Pakistan Muslim League - Nawaz (PML-N) chief, Mian Nawaz Sharif. —F ile Photo

ISLAMABAD: Already unhappy with the appointment of Admiral (retd) Fasih Bokhari as the National Accountability Bureau (NAB) chairman, the PML-N resolved not to give an inch on its stand that the government bring its long-delayed bill seeking replacement of NAB with a powerful independent commission to parliament for voting, Dawn has learnt.

The government has been blaming the delay in presentation of the Holder of Public Offices (Accountability) Bill 2009 on dissenting notes submitted by four PML-N members during meetings of the National Assembly Standing Committee on Law, Justice and Parliamentary Affairs which had been holding the bill for the past 30 months.

On the other hand, PML-N members have been blaming the “non-serious” attitude of the government for the delay, citing the absence of the federal minister and other officials concerned from most of the committee’s meetings.

The PML-N’s member of the committee Anusha Rehman, however, told Dawn on Wednesday that the party members would neither withdraw their dissenting notes nor would press the government to make them part of the bill when the committee would take it up again on Oct 27.

Instead, she said, they would ask the government to present the bill in its present form before the house for a vote.

“The government wants us to withdraw our dissenting notes in an effort to make it a consensus document.

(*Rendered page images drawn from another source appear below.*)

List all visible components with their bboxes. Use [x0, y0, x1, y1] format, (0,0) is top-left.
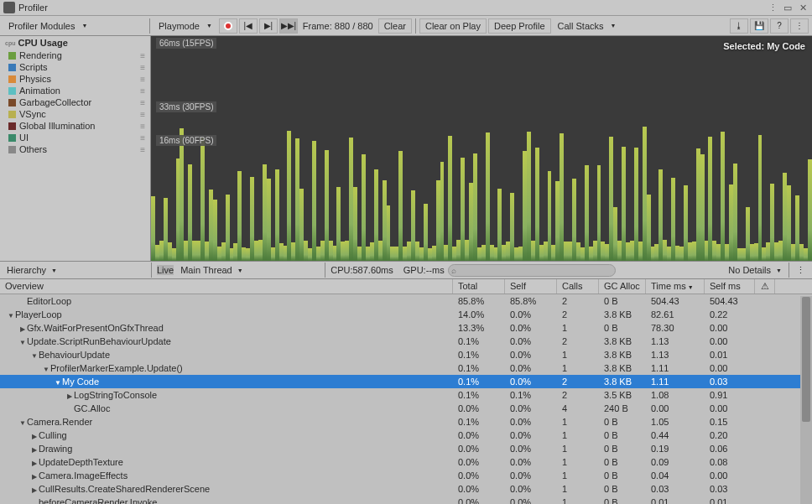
expand-arrow-icon[interactable]	[30, 486, 39, 494]
expand-arrow-icon[interactable]	[7, 312, 15, 320]
module-item-global-illumination[interactable]: Global Illumination≡	[0, 120, 150, 132]
cell-calls: 1	[557, 348, 599, 361]
current-frame-button[interactable]: ▶▶|	[279, 18, 298, 34]
call-stacks-label: Call Stacks	[558, 21, 604, 31]
cell-total: 0.0%	[453, 429, 505, 442]
cell-self: 0.0%	[505, 348, 557, 361]
table-row[interactable]: EditorLoop85.8%85.8%20 B504.43504.43	[0, 294, 812, 308]
col-warn[interactable]: ⚠	[755, 279, 775, 294]
details-dropdown[interactable]: No Details	[725, 264, 785, 276]
drag-handle-icon[interactable]: ≡	[140, 145, 145, 154]
module-item-rendering[interactable]: Rendering≡	[0, 49, 150, 61]
cell-warn	[755, 469, 775, 482]
drag-handle-icon[interactable]: ≡	[140, 86, 145, 96]
next-frame-button[interactable]: ▶|	[259, 18, 278, 34]
table-row[interactable]: CullResults.CreateSharedRendererScene0.0…	[0, 482, 812, 496]
save-button[interactable]: 💾	[750, 18, 768, 34]
expand-arrow-icon[interactable]	[30, 473, 39, 481]
module-color-icon	[8, 134, 16, 142]
table-row[interactable]: Camera.ImageEffects0.0%0.0%10 B0.040.00	[0, 469, 812, 482]
expand-arrow-icon[interactable]	[18, 419, 27, 427]
menu-button[interactable]: ⋮	[790, 18, 809, 34]
table-row[interactable]: beforeCameraRender.Invoke0.0%0.0%10 B0.0…	[0, 496, 812, 504]
menu-icon[interactable]: ⋮	[767, 2, 778, 13]
module-item-physics[interactable]: Physics≡	[0, 73, 150, 85]
table-row[interactable]: UpdateDepthTexture0.0%0.0%10 B0.090.08	[0, 455, 812, 469]
module-item-animation[interactable]: Animation≡	[0, 85, 150, 96]
playmode-dropdown[interactable]: Playmode	[154, 19, 217, 33]
table-row[interactable]: GC.Alloc0.0%0.0%4240 B0.000.00	[0, 402, 812, 415]
cell-selfms: 0.01	[705, 496, 755, 504]
table-row[interactable]: Gfx.WaitForPresentOnGfxThread13.3%0.0%10…	[0, 321, 812, 335]
cell-selfms: 0.00	[705, 402, 755, 415]
deep-profile-button[interactable]: Deep Profile	[488, 18, 551, 34]
table-row[interactable]: PlayerLoop14.0%0.0%23.8 KB82.610.22	[0, 308, 812, 321]
expand-arrow-icon[interactable]	[42, 366, 50, 373]
expand-arrow-icon[interactable]	[30, 460, 39, 467]
drag-handle-icon[interactable]: ≡	[140, 133, 145, 143]
module-item-scripts[interactable]: Scripts≡	[0, 61, 150, 73]
expand-arrow-icon[interactable]	[30, 352, 39, 360]
table-row[interactable]: My Code0.1%0.0%23.8 KB1.110.03	[0, 375, 812, 388]
expand-arrow-icon[interactable]	[54, 379, 62, 387]
prev-frame-button[interactable]: |◀	[239, 18, 258, 34]
cell-calls: 2	[557, 388, 599, 402]
close-icon[interactable]: ✕	[797, 2, 809, 13]
module-item-others[interactable]: Others≡	[0, 143, 150, 155]
col-gc[interactable]: GC Alloc	[599, 279, 646, 294]
cell-self: 0.0%	[505, 375, 557, 388]
options-icon[interactable]: ⋮	[793, 265, 809, 276]
cell-time: 1.08	[646, 388, 705, 402]
scrollbar[interactable]	[800, 296, 812, 504]
chart-area[interactable]: 66ms (15FPS) 33ms (30FPS) 16ms (60FPS) S…	[151, 36, 812, 261]
table-row[interactable]: ProfilerMarkerExample.Update()0.1%0.0%13…	[0, 361, 812, 375]
expand-arrow-icon[interactable]	[18, 325, 27, 333]
help-button[interactable]: ?	[770, 18, 789, 34]
details-label: No Details	[728, 265, 771, 275]
profiler-modules-dropdown[interactable]: Profiler Modules	[3, 19, 146, 33]
module-label: Animation	[19, 86, 60, 96]
expand-arrow-icon[interactable]	[18, 339, 27, 346]
table-row[interactable]: Camera.Render0.1%0.0%10 B1.050.15	[0, 415, 812, 429]
hierarchy-dropdown[interactable]: Hierarchy	[3, 264, 146, 276]
drag-handle-icon[interactable]: ≡	[140, 98, 145, 107]
cell-time: 0.09	[646, 455, 705, 469]
open-button[interactable]: ⭳	[730, 18, 748, 34]
table-row[interactable]: Drawing0.0%0.0%10 B0.190.06	[0, 442, 812, 455]
drag-handle-icon[interactable]: ≡	[140, 75, 145, 84]
table-row[interactable]: LogStringToConsole0.1%0.1%23.5 KB1.080.9…	[0, 388, 812, 402]
minimize-icon[interactable]: ▭	[782, 2, 794, 13]
col-total[interactable]: Total	[453, 279, 505, 294]
drag-handle-icon[interactable]: ≡	[140, 51, 145, 60]
col-overview[interactable]: Overview	[0, 279, 453, 294]
module-item-vsync[interactable]: VSync≡	[0, 108, 150, 120]
thread-dropdown[interactable]: Main Thread	[177, 264, 320, 276]
cpu-usage-header[interactable]: cpu CPU Usage	[0, 36, 150, 49]
table-row[interactable]: Culling0.0%0.0%10 B0.440.20	[0, 429, 812, 442]
record-button[interactable]	[219, 18, 237, 34]
call-stacks-dropdown[interactable]: Call Stacks	[553, 19, 622, 33]
scrollbar-thumb[interactable]	[802, 297, 810, 422]
module-item-garbagecollector[interactable]: GarbageCollector≡	[0, 96, 150, 108]
drag-handle-icon[interactable]: ≡	[140, 110, 145, 119]
drag-handle-icon[interactable]: ≡	[140, 122, 145, 131]
col-selfms[interactable]: Self ms	[705, 279, 755, 294]
expand-arrow-icon[interactable]	[30, 433, 39, 440]
drag-handle-icon[interactable]: ≡	[140, 63, 145, 72]
col-self[interactable]: Self	[505, 279, 557, 294]
clear-on-play-button[interactable]: Clear on Play	[419, 18, 487, 34]
col-calls[interactable]: Calls	[557, 279, 599, 294]
cell-time: 0.04	[646, 469, 705, 482]
module-item-ui[interactable]: UI≡	[0, 132, 150, 143]
expand-arrow-icon[interactable]	[65, 392, 74, 400]
cell-selfms: 0.00	[705, 321, 755, 335]
expand-arrow-icon[interactable]	[30, 446, 39, 454]
live-button[interactable]: Live	[157, 265, 174, 275]
clear-button[interactable]: Clear	[378, 18, 412, 34]
col-time[interactable]: Time ms▼	[646, 279, 705, 294]
toolbar: Profiler Modules Playmode |◀ ▶| ▶▶| Fram…	[0, 16, 812, 36]
table-row[interactable]: BehaviourUpdate0.1%0.0%13.8 KB1.130.01	[0, 348, 812, 361]
search-input[interactable]	[448, 264, 616, 277]
divider	[789, 262, 789, 278]
table-row[interactable]: Update.ScriptRunBehaviourUpdate0.1%0.0%2…	[0, 335, 812, 348]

We are not saying to the government to agree on our points. We will ask the government to put it for voting in the assembly without caring for our dissenting notes,” Ms Rehman said, adding, the party wanted the Oct 27 meeting to be the last.

The PML-N member said her party had already shown maximum flexibility on the bill and now it did not want to provide any more excuses to the government to delay this important and much-needed law.

The National Assembly Standing Committee on Law, Justice and Parliamentary Affairs, headed by PPP’s Nasim Akhtar Chaudhry, in one of its meetings in October last year, had agreed to the PML-N’s suggestion that the new law would be applicable to the “past and present” holders of public offices notwithstanding the earlier agreed proposal that the crimes committed before 1985 would be exempt from accountability.

The PML-N members had submitted dissenting notes on the clause of the earlier approved draft bill, suggesting that the NAC could not carry out investigations into any crime committed before 1985.

The PML-N had proposed that the commission be allowed to pursue cases dating back to 1947.

The other contentious points which still need to be resolved by the committee are the PML-N’s objections to the eligibility for appointing the head of the proposed NAC, “immunity” proposed for a holder of public office for any wrongdoing committed in “good faith” and repeal of the clause allowing the government to ask foreign countries to freeze accounts and assets of a person involved in any corruption case.

The PML-N has been insisting that the head of NAC should compulsorily be a sitting judge of the Supreme Court whereas the draft of the law suggests that the office can be held “either by a sitting judge, or a retired judge or any person qualified to be a judge of the Supreme Court”.

After deliberating for one full year, the committee had on April 14 last year approved the draft of the bill despite the opposition’s protest, but the government later decided to defer its presentation before the parliament till achieving a consensus on its draft.

In a major development, the members have already agreed to remove the immunity so far enjoyed by armed forces and judicial and parliamentary figures by defining public office as given in Article 260 of the Constitution.

Even Speaker and Deputy Speaker of the NA and chairman and deputy chairman of Senate – who have been excluded from the public office holders in Article 260 -- have been made accountable through a clause of the proposed law.

Once the new law is approved, all assets and employees of NAB will be transferred to the proposed NAC. All cases being pursued by NAB will also be transferred to NAC immediately after its approval.

The former federal minister for parliamentary affairs, Babar Awan, had tabled “the Holder of Public Office (Accountability) Act 2009 (the name changed to NAC Act 2010) in the NA on April 15, 2009, in the light of the first speech made by Prime Minister Yousuf Raza Gilani on the floor of the NA after his election on March 29, 2008, in which he had promised to disband NAB and create an independent accountability commission as envisaged in the Charter of Democracy.

After its introduction in the NA, the PML-N raised a number of objections to the language and provisions given in the original draft and refused to accept it. Later the prime minister announced that the government would bring the accountability bill before parliament only after taking all the parties, including the PML-N, into confidence.

The bill which has now become a bone of contention between the PPP and the PML-N, has once again acquired great significance in the wake of the controversy over the appointment of Admiral (retd) Fasih Bokhari as NAB chairman. The PML-N has already announced that it will challenge his appointment in the Supreme Court.